Texas A&M University today recognized five of its most outstanding faculty members with one of its highest honors: the title of University Distinguished Professor.
The five new University Distinguished Professors join more than 90 current faculty members who hold the title. The designation identifies faculty members who are preeminent in their fields, who have made at least one seminal contribution to their discipline, and whose work is central in any narrative of the field and is widely recognized to have changed the direction of scholarship in the field.
“University Distinguished Professors represent the highest level of achievement for our faculty,” said Dr. Carol A. Fierke, provost and executive vice president. “They are recognized as preeminent scholars in their fields and their accomplishments are exemplified by seminal contributions to their respective disciplines. They demonstrate to the world the high quality of scholarship underway at Texas A&M University.”
For 2018, the new University Distinguished Professors are:
Vytas A. Bankaitis, professor, Department of Molecular and Cellular Medicine, College of Medicine and professor of biochemistry and biophysics, College of Agriculture and Life Sciences, holder of the E.L. Wehner-Welch Foundation Chair in Chemistry, Department of Chemistry, College of Science. Bankaitis has made groundbreaking contributions in the field of phosphoinositide signal transduction. His laboratory discovered that lipid signaling is an essential regulatory component of membrane trafficking—a discovery that opened a new field in cell biology.
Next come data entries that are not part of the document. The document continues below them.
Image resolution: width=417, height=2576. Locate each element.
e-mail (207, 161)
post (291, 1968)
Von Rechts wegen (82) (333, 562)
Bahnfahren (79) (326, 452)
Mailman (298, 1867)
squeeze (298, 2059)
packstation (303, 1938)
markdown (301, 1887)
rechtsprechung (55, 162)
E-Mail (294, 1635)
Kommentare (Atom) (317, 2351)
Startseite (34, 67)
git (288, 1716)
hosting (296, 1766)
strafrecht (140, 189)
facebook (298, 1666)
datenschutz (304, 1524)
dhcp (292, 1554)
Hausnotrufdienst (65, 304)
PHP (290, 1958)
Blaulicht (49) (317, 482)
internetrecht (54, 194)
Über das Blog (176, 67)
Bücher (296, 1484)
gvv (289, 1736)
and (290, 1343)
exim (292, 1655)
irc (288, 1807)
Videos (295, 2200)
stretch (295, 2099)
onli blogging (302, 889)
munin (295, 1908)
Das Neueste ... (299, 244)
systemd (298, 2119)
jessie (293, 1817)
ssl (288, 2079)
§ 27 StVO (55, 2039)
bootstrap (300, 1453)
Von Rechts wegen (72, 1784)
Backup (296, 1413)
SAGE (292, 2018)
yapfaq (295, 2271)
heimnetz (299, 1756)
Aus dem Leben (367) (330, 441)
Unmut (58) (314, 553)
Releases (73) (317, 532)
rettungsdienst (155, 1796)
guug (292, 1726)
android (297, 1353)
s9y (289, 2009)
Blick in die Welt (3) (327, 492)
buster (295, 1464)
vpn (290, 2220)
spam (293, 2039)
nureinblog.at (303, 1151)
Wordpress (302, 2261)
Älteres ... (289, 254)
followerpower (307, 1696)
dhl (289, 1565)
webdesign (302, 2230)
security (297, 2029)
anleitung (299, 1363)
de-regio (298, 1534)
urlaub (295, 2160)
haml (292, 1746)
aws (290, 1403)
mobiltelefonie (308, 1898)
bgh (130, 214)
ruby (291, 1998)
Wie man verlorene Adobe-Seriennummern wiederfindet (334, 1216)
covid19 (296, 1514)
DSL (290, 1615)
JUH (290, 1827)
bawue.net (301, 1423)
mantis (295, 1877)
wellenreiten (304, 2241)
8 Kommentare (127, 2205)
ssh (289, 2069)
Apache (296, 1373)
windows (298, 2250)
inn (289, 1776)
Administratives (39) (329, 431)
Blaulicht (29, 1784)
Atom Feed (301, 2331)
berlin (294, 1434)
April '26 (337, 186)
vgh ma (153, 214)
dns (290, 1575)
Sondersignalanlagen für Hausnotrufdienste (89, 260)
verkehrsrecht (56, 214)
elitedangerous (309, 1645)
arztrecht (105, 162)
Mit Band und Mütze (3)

Timothy R. Elliott, professor, Department of Educational Psychology, College of Education & Human Development. Elliott has changed the science of rehabilitation psychology. One of his greatest accomplishments is in the field of telehealth. Because of Elliott’s research and innovative vision for training students, the doctoral program in counseling psychology at Texas A&M is the only accredited U.S. program that staffs and manages a telepsychology clinic that provides training and clinical services.
Stephen Maren, professor and holder of the Claude H. Everett Jr. ’47 Chair, Department of Psychological & Brain Sciences, College of Liberal Arts. He is a behavioral neuroscientist that specializes in the neurobiology of learning and memory. Maren has made several seminal contributions to uncovering the neurobiological basis of emotional learning and memory, particularly memory of fearful experiences. Each of these contributions has driven new empirical and theoretical work in the field and has been foundational to understanding the basic synaptic and circuit mechanisms underlying both normal and pathological fear memories.
Ryland F. Young III, professor, Regents Professor and Sadie Hatfield Professor of Agriculture, Department of Biochemistry and Biophysics, College of Agriculture and Life Sciences. Young’s research is focused on bacterial viruses, also known as bacteriophage or phage. He and his colleagues have made a series of pioneering discoveries that have enhanced not only our understanding of phage, but also of bacteria themselves.
Guoliang Yu, professor and holder of the Powell Chair in Mathematics, Department of Mathematics, College of Science. Yu is recognized for his contributions, which are central for a rather large area of mathematics, centering on problems such as the Baum-Connes conjecture, the Novikov conjecture, and related geometric properties of groups. The techniques he developed are fundamental for that field. He is one of the world leaders in the area of noncommutative geometry.